Cherry-Ann Fraser

Personal information
- Full name: Cherry-Ann Sarah Fraser
- Born: 21 July 1999 (age 27) Georgetown, Guyana
- Batting: Left-handed
- Bowling: Right-arm medium-fast
- Role: All-rounder

International information
- National side: West Indies (2020–present);
- ODI debut (cap 94): 16 September 2021 v South Africa
- Last ODI: 14 October 2023 v Australia
- T20I debut (cap 41): 30 September 2020 v England
- Last T20I: 22 December 2022 v England

Domestic team information
- 2018–present: Guyana
- 2022–present: Guyana Amazon Warriors

Career statistics
| Competition | WT20I |
| Matches | 1 |
| Runs scored | – |
| Batting average | – |
| 100s/50s | –/– |
| Top score | – |
| Balls bowled | – |
| Wickets | – |
| Bowling average | – |
| 5 wickets in innings | – |
| 10 wickets in match | – |
| Best bowling | – |
| Catches/stumpings | 0/– |
- Source: Cricinfo, 25 January 2023

= Cherry-Ann Fraser =

West Indian cricketer

Cherry-Ann Sarah Fraser (born 21 July 1999) is a Guyanese cricketer who currently plays for Guyana, Guyana Amazon Warriors and the West Indies. Fraser has also represented Guyana in volleyball, playing in the 2019 Inter-Guianas championship.

==Early years==
Fraser began playing cricket when she was 10, playing for St. Agnes Primary, and in the neighborhood she grew up in Cummings Lodge. She played as an all-rounder in the softball arena, on the team Mike's Wellwoman, until accepting an invitation for hardball at the inter-county level.

==Career==
In November 2019, Fraser was added to the West Indies Women's Twenty20 International (WT20I) squad for their series against India, replacing their captain, Stafanie Taylor, who had been ruled out of the tour due to an injury. In January 2020, she was selected in the West Indies' squad for the 2020 ICC Women's T20 World Cup. Fraser was born in Guyana, and played for the Guyana Under-19 female cricket team.

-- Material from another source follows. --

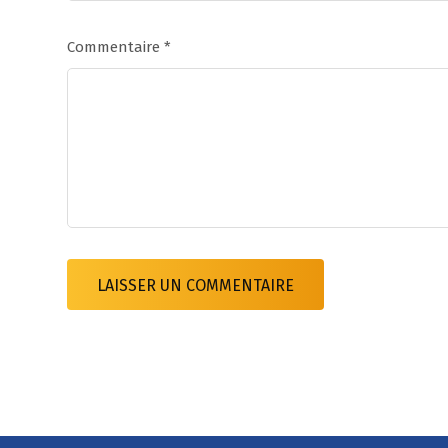
Commentaire
*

In August 2020, she was named in the West Indies' squad for the WT20I series against England. She made her WT20I debut for the West Indies, against England, on 30 September 2020. In May 2021, Fraser was awarded with a central contract from Cricket West Indies.

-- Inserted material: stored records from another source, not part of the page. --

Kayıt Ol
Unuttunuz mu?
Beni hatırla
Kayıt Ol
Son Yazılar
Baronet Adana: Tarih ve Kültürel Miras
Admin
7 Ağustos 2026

In June 2021, Fraser was named in the West Indies A Team for their series against Pakistan.

In September 2021, Fraser was added to the West Indies Women's One Day International (WODI) ahead of their fourth match against South Africa. She made her WODI debut on 16 September 2021, for the West Indies against South Africa.

In October 2021, she was named as one of three reserve players in the West Indies team for the 2021 Women's Cricket World Cup Qualifier tournament in Zimbabwe. In February 2022, she was named in the West Indies team for the 2022 Women's Cricket World Cup in New Zealand.

Fraser was part of the West Indies squad for the 2025 Women's Cricket World Cup Qualifier in Pakistan in April 2025.